6th Emotion Recognition in the Wild Challenge (EmotiW)

ACM International Conference on Multimodal Interaction 2018, Colarado, USA.

a. Group-level emotion recognition

The task here is to classify a group's perceived emotion as Positive, Neutral or Negative. Social network users upload large number of images captured during social events over the internet. These images can be from positive social events such as convocations, marriages, party or neutral event such as meetings or negative events such as funeral, protests etc. The images in this sub-challenge are from the Group Affect Database 2.0 [1]. The data is distributed into three sets: Train, Validation and Test. The Train and Validation set will be shared in March along with the ground truth labels. The Test set labels will be hidden and the evaluation will be performed by participants sharing the generated test labels. During EmotiW 2016, the group-level task was inferring happiness intensity of a group of people in images. This year, the challenge has advanced to consider images from a broader Valence range.

For details on the Group-level emotion recognition, a talk by Prof. Goecke is available on video lectures at: http://videolectures.net/fgconference2015_goecke_people_images/

Baseline

We trained an Inception V3 network for the three class task. The overall classification accuracy is 0.65. Class-wise accuracy is 0.72 (Positive), 0.60 (Neutral) and 0.60 (Negative).

For the Test set the overall classification accuracy is 0.61. Class-wise accuracy is 0.75 (Positive), 0.50 (Neutral) and 0.53 (Negative).

Sample images in this sub-challenge and the corresponding labels [1]

b. Engagement in the Wild

The task here is to predict the engagement intensity of a subject in a video. During the recording session, subject watched an educational video (MOOC). The average duration of the video is 5 minutes. The intensity of engagement has been not engaged (distracted) and highly engaged. The data has been recorded in diverse conditions and across different environments.
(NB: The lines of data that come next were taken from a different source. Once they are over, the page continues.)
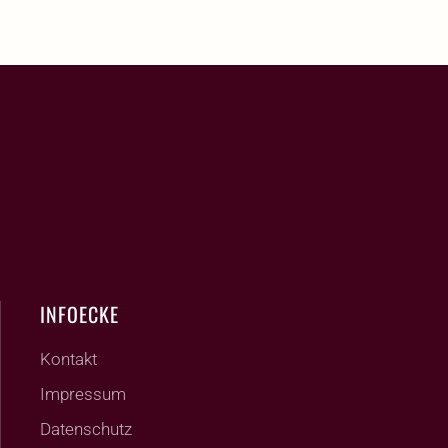
INFOECKE
Kontakt
Impressum
Datenschutz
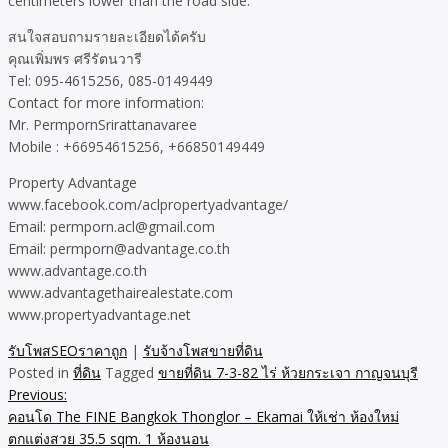
centimeters lower than the road side.
สนใจสอบถามรายละเอียดได้ครับ
คุณเพิ่มพร ศรีรัตนวารี
Tel: 095-4615256, 085-0149449
Contact for more information:
Mr. PermpornSrirattanavaree
Mobile : +66954615256, +66850149449
Property Advantage
www.facebook.com/aclpropertyadvantage/
Email: permporn.acl@gmail.com
Email: permporn@advantage.co.th
www.advantage.co.th
www.advantagethairealestate.com
www.propertyadvantage.net
รับโพสSEOราคาถูก
|
รับจ้างโพสขายที่ดิน
Posted in
ที่ดิน
Tagged
ขายที่ดิน 7-3-82 ไร่ ห้วยกระเจา กาญจนบุรี
Previous:
Post
คอนโด The FINE Bangkok Thonglor – Ekamai ให้เช่า ห้องใหม่
navigation
ตกแต่งสวย 35.5 sqm. 1 ห้องนอน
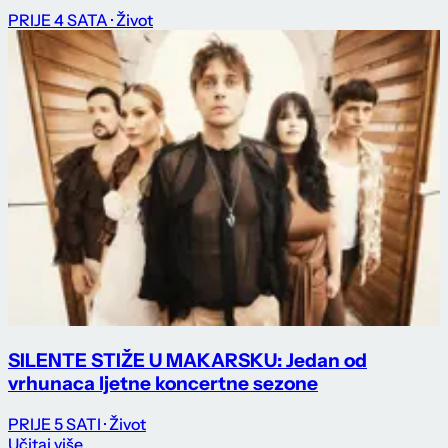
PRIJE 4 SATA
· Život
SILENTE STIŽE U MAKARSKU: Jedan od
vrhunaca ljetne koncertne sezone
PRIJE 5 SATI
· Život
Učitaj više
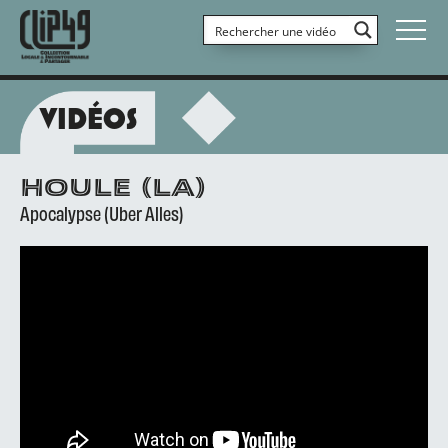
VIDÉOS
HOULE (LA)
Apocalypse (Uber Alles)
Baseline: The headpose and eye gaze features have been uploaded on the OneDrive link. The features have been extracted using the OpenFace 0.23 library. The video is divided into segments. Each segment is represented by computing standard deviation across the head movement directions from the frames present in a segment. The eye gaze movement is also represented as average variance of the points returned for gaze of left and right eye in a particular segment compared to the mean eye points of the video. As a result, both the eye and head pose features are concatenated resulting in a 9 dimensional feature vector. Each video is represented using collection of segments where each segment is represented as a fused feature having information of head pose and eye gaze. These features are passed through a LSTM layer, which returns activation for each segment of the video, passed to the flatten layer and then flattened feature vector is passed to the network of three dense layers followed by average pooling which gives the regressed value of engagement level of a video. The intensities (as available on Google drive and OneDrive) have been quantised between the range [0-1] as 0,0.33,0.66 & 1 for the intensity levels.
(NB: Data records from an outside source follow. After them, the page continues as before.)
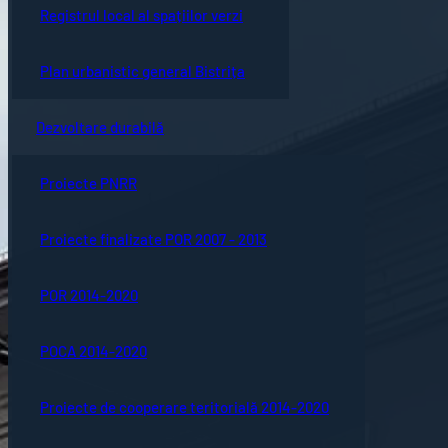
Registrul local al spațiilor verzi
Plan urbanistic general Bistrița
Dezvoltare durabilă
Proiecte PNRR
Proiecte finalizate POR 2007 - 2013
POR 2014-2020
POCA 2014-2020
Proiecte de cooperare teritorială 2014-2020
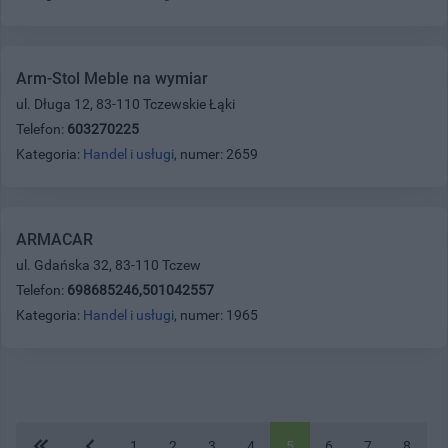
Arm-Stol Meble na wymiar
ul. Długa 12, 83-110 Tczewskie Łąki
Telefon:
603270225
Kategoria:
Handel i usługi
, numer: 2659
ARMACAR
ul. Gdańska 32, 83-110 Tczew
Telefon:
698685246,501042557
Kategoria:
Handel i usługi
, numer: 1965
1
2
3
4
5
6
7
8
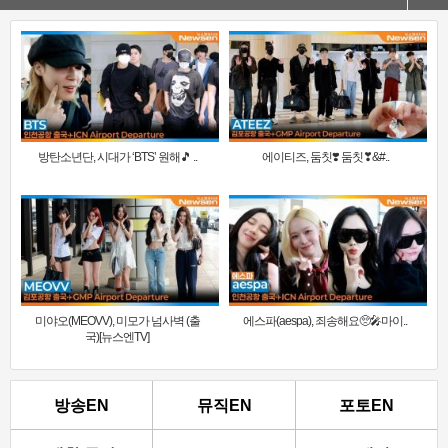
방탄소년단, 시대가 ‘BTS’ 원해🎵 ..
에이티즈, 둠칫❣️ 둠칫❣&#..
미야오(MEOVV), 미모가 넘사벽 (출
에스파(aespa), 죄송해요🥺🎤마이..
국)[뉴스엔TV]
방송EN
뮤직EN
포토EN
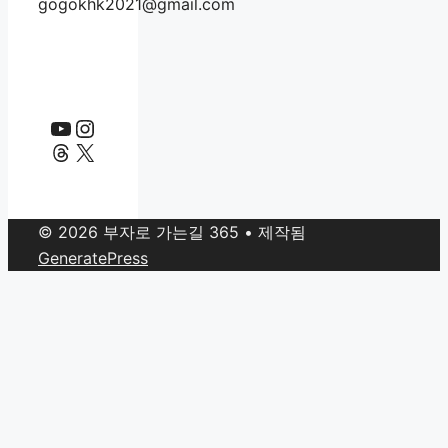
gogokhk2021@gmail.com
YouTube
Instagram
Threads
X
© 2026 부자로 가는길 365
• 제작됨
GeneratePress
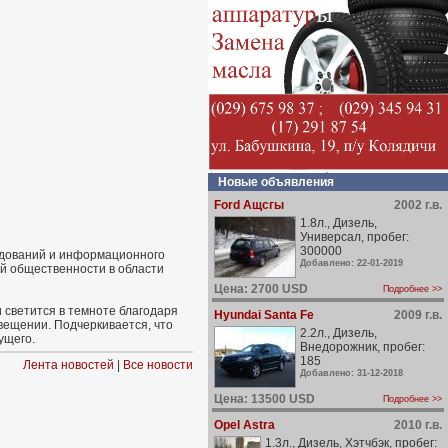
Новые объявления
Ford Ащсгы
2002 г.в.
1.8л., Дизель,
Универсал, пробег:
300000
едований и информационного
Добавлено: 22-01-2019
й общественности в области
Цена: 2700 USD
Подробнее >>
 светится в темноте благодаря
Hyundai Santa Fe
2009 г.в.
свещении. Подчеркивается, что
2.2л., Дизель,
ущего.
Внедорожник, пробег:
185
Лента новостей
|
Все новости
Добавлено: 31-12-2018
Цена: 13500 USD
Подробнее >>
Opel Astra
2010 г.в.
1.3л., Дизель, Хэтчбэк, пробег:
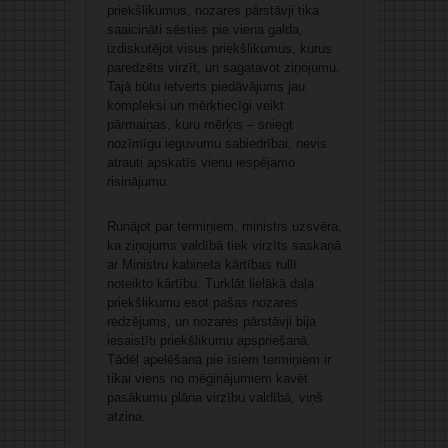
priekšlikumus, nozares pārstāvji tika
saaicināti sēsties pie viena galda,
izdiskutējot visus priekšlikumus, kurus
paredzēts virzīt, un sagatavot ziņojumu.
Tajā būtu ietverts piedāvājums jau
kompleksi un mērķtiecīgi veikt
pārmaiņas, kuru mērķis – sniegt
nozīmīgu ieguvumu sabiedrībai, nevis
atrauti apskatīs vienu iespējamo
risinājumu.
Runājot par termiņiem, ministrs uzsvēra,
ka ziņojums valdībā tiek virzīts saskaņā
ar Ministru kabineta kārtības rullī
noteikto kārtību. Turklāt lielākā daļa
priekšlikumu esot pašas nozares
redzējums, un nozares pārstāvji bija
iesaistīti priekšlikumu apspriešanā.
Tādēļ apelēšana pie īsiem termiņiem ir
tikai viens no mēģinājumiem kavēt
pasākumu plāna virzību valdībā, viņš
atzina.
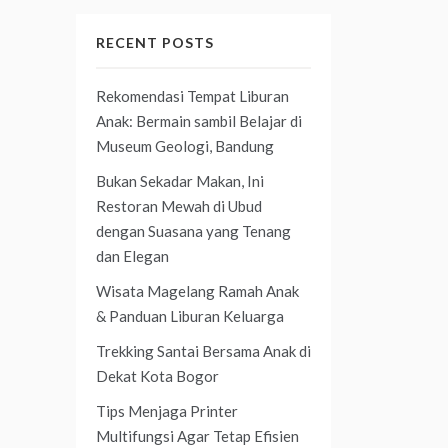
RECENT POSTS
Rekomendasi Tempat Liburan
Anak: Bermain sambil Belajar di
Museum Geologi, Bandung
Bukan Sekadar Makan, Ini
Restoran Mewah di Ubud
dengan Suasana yang Tenang
dan Elegan
Wisata Magelang Ramah Anak
& Panduan Liburan Keluarga
Trekking Santai Bersama Anak di
Dekat Kota Bogor
Tips Menjaga Printer
Multifungsi Agar Tetap Efisien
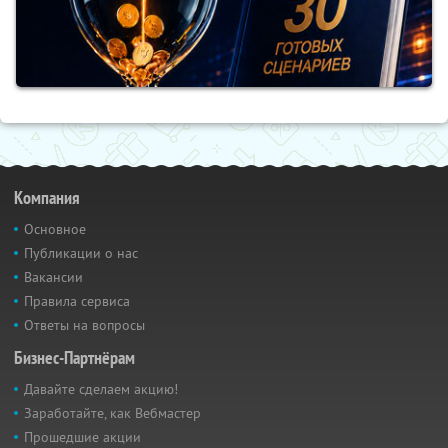
Компания
Основное
Публикации о нас
Вакансии
Правила сервиса
Ответы на вопросы
Бизнес-Партнёрам
Давайте сделаем акцию!
Заработайте, как Вебмастер
Прошедшие акции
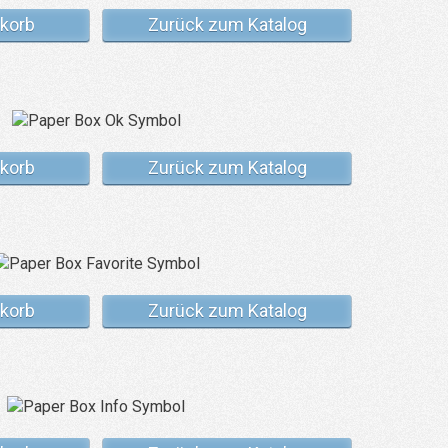
korb
Zurück zum Katalog
korb
Zurück zum Katalog
korb
Zurück zum Katalog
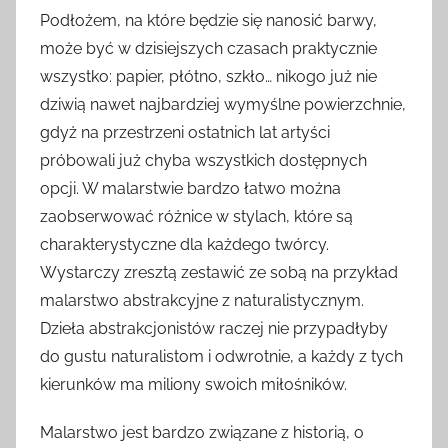
Podłożem, na które będzie się nanosić barwy,
może być w dzisiejszych czasach praktycznie
wszystko: papier, płótno, szkło… nikogo już nie
dziwią nawet najbardziej wymyślne powierzchnie,
gdyż na przestrzeni ostatnich lat artyści
próbowali już chyba wszystkich dostępnych
opcji. W malarstwie bardzo łatwo można
zaobserwować różnice w stylach, które są
charakterystyczne dla każdego twórcy.
Wystarczy zresztą zestawić ze sobą na przykład
malarstwo abstrakcyjne z naturalistycznym.
Dzieła abstrakcjonistów raczej nie przypadłyby
do gustu naturalistom i odwrotnie, a każdy z tych
kierunków ma miliony swoich miłośników.
Malarstwo jest bardzo związane z historią, o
To clarify the LSTM was trained on the quantized values. Note that this is a regression problem. The MSE on the validation set is 0.10.
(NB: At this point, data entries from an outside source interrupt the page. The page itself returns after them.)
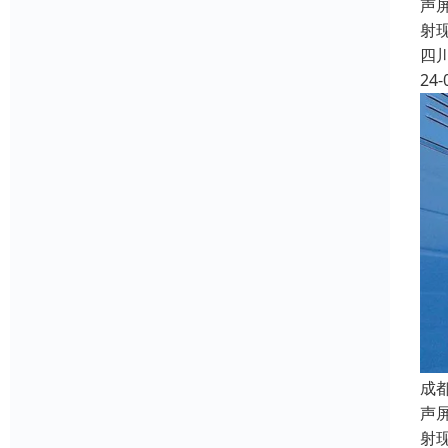
声
射
四
24-
成
声
射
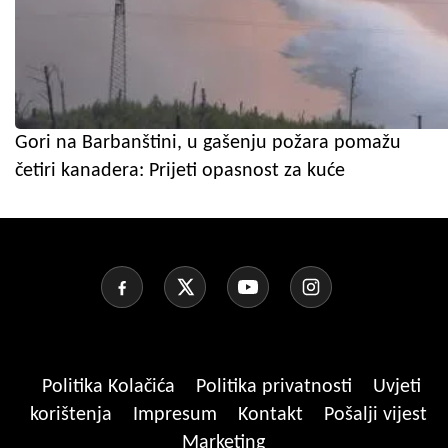
Gori na Barbanštini, u gašenju požara pomažu
četiri kanadera: Prijeti opasnost za kuće
Politika Kolačića
Politika privatnosti
Uvjeti
korištenja
Impresum
Kontakt
Pošalji vijest
Marketing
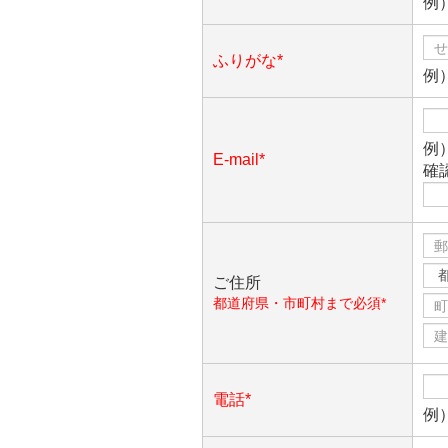
例
ふりがな*
例
例）
E-mail*
確
ご住所
都道府県・市町村まで必須*
電話*
例）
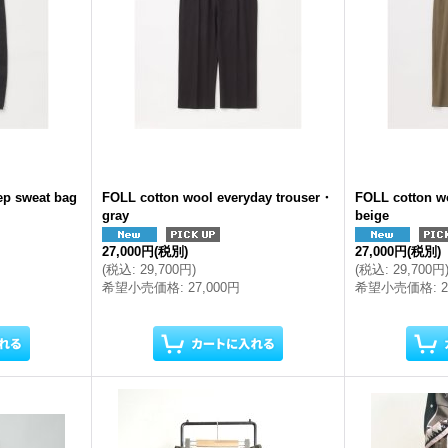
ep sweat bag
FOLL cotton wool everyday trouser・
FOLL cotton w
gray
beige
27,000円
(税別)
27,000円
(税別)
(
税込
:
29,700円
)
(
税込
:
29,700円
希望小売価格
:
27,000円
希望小売価格
:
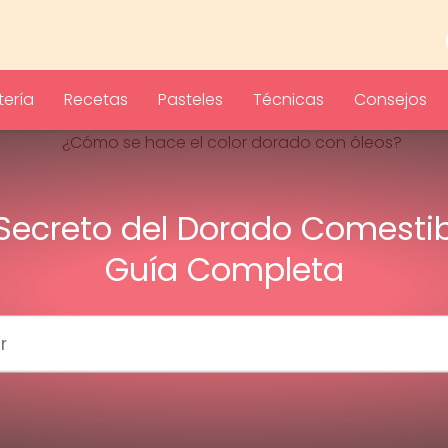
ería
Recetas
Pasteles
Técnicas
Consejos
 Secreto del Dorado Comestib
Guía Completa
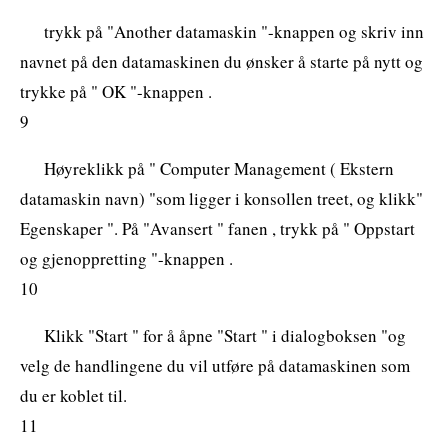
trykk på "Another datamaskin "-knappen og skriv inn
navnet på den datamaskinen du ønsker å starte på nytt og
trykke på " OK "-knappen .
9
Høyreklikk på " Computer Management ( Ekstern
datamaskin navn) "som ligger i konsollen treet, og klikk"
Egenskaper ". På "Avansert " fanen , trykk på " Oppstart
og gjenoppretting "-knappen .
10
Klikk "Start " for å åpne "Start " i dialogboksen "og
velg de handlingene du vil utføre på datamaskinen som
du er koblet til.
11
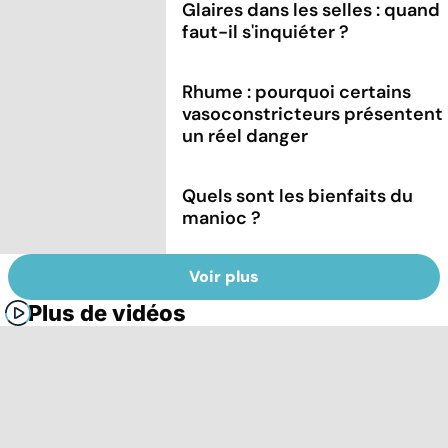
Glaires dans les selles : quand
faut-il s'inquiéter ?
Rhume : pourquoi certains
vasoconstricteurs présentent
un réel danger
Quels sont les bienfaits du
manioc ?
Voir plus
Plus de vidéos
c. Audio-video Sub-challenge

The video based emotion recognition challenge contains audio-video short clips labelled using a semi-automatic approach defined in [2]. This challenge is continuation from the challenge in EmotiWs 2013-16. The task is to assign a single emotion label to the video clip from the six universal emotions (Anger, Disgust, Fear, Happiness, Sad & Surprise) and Neutral. Classification accuracy is the comparison metric. The baseline for the sub-challenge is based on computing LBPTOP descriptor. SVR is trained and the Val accuracy is 38.81%.

References 
1. A. Dhall, J. Joshi, K. Sikka, R. Goecke and N. Sebe, The More the Merrier: Analysing the Affect of a Group of People In Images, IEEE FG 2015. [PDF] 
2. A. Dhall, R. Goecke, S. Ghosh, J. Joshi, J. Hoey and T. Gedeon, From Individual to Group-level Emotion Recognition: EmotiW 5.0, ACM ICMI 2017 [PDF]. 
3. A. Dhall, R. Goecke, S. Lucey and T. Gedeon, Collecting large, richly annotated facial-expression databases from movies, IEEE Multimedia 2012 [PDF].